• WHAT YOU NEED TO DO
Search the material below for the word "คลากร". Copy every line where it is found.

Segment Start: SOURCE DATA

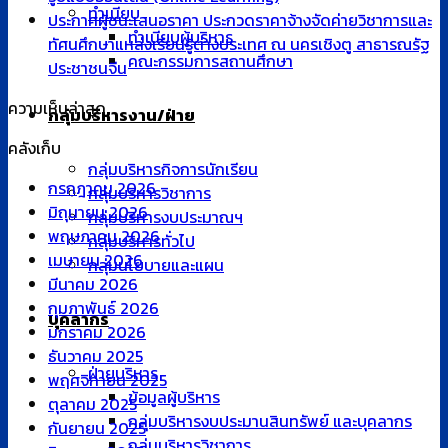
ทำเนียบ
ประกาศผู้ชนะเสนอราคา ประกวดราคาจ้างจัดค่ายวิชาการและ
ทำเนียบผู้บริหาร
ทัศนศึกษาแหล่งเรียนรู้ต่างประเทศ ณ นครเชิงตู สาธารณรัฐ
คณะกรรมการสถานศึกษา
ประชาชนจีน
ความเห็นล่าสุด
กลุ่มบริหารงาน/ฝ่าย
คลังเก็บ
กลุ่มบริหารกิจการนักเรียน
กรกฎาคม 2026
กลุ่มบริหารวิชาการ
มิถุนายน 2026
กลุ่มบริหารงบประมาณฯ
พฤษภาคม 2026
กลุ่มบริหารทั่วไป
เมษายน 2026
กลุ่มนโยบายและแผน
มีนาคม 2026
กุมภาพันธ์ 2026
บุคลากร
มกราคม 2026
ธันวาคม 2025
ฝ่ายบริหาร
พฤศจิกายน 2025
ข้อมูลผู้บริหาร
ตุลาคม 2025
กลุ่มบริหารงบประมานสินทรัพย์ และบุคลากร
กันยายน 2025
กลุ่มบริหารวิชาการ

Segment End: SOURCE DATA

• OUTPUT FOR THIS EXERCISE
บุคลากร
กลุ่มบริหารงบประมานสินทรัพย์ และบุคลากร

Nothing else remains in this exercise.